Hydroxyurea is a prescription medicine taken by mouth. In sickle cell disease, it is used to:

• reduce the number and severity of painful events
• prevent acute chest syndrome (sudden onset of difficult breathing)
• reduce the need for blood transfusions
• decrease hospital stays
• improve life expectancy
• decrease the risk of organ damage

How does hydroxyurea work?

Hydroxyurea raises the amount of fetal hemoglobin (HbF) in red blood cells. HbF is a type of hemoglobin that usually goes away during the first year of life. HbF helps keep red blood cells from sickling.

Hydroxyurea also lowers the number of white blood cells and platelets. White blood cells and platelets are often high in patients with sickle cell disease. Too many white blood cells and platelets can cause damage to the blood vessels, as well as lead to complications such as strokes and acute chest syndrome.

Hydroxyurea does not work right away. It can take several months for the hydroxyurea to start to work. It must be taken EVERY DAY.

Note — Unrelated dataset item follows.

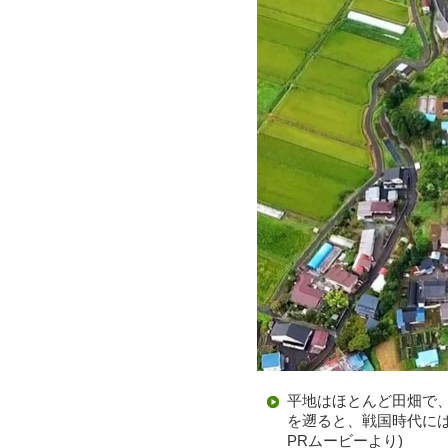
平地はほとんど田畑で
を遡ると、戦国時代には
PRムービーより)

Common side effects of hydroxyurea:

• Lowers white blood cells - increased risk of infection if too low
• Lowers platelets - increased risk of bleeding if platelets are too low
• Discolored nails
• Weight gain or weight loss
• Skin rash
• Hair thinning
• Nausea
• Diarrhea or constipation

We will follow your child closely while on hydroxyurea to look for these side effects. Side effects can generally be reversed with dose changes. If you notice any of the above side effects or you are concerned about your child, contact the sickle cell office at (757) 668-8260 or (757) 668-7243.

Call your child’s doctor immediately if your child has an allergic reaction such as hives, itching, difficulty breathing, chest tightness, swelling of the face, lips, or tongue.

Other facts about hydroxyurea:

It is necessary to monitor blood counts regularly when taking hydroxyurea. Low blood counts are usually managed by lowering dose or stopping the medication for a few weeks.

Avoid pregnancy while taking hydroxyurea. This medicine may cause harm to an unborn baby if it is taken while pregnant. If you become pregnant, stop hydroxyurea immediately and contact your doctor’s office right away.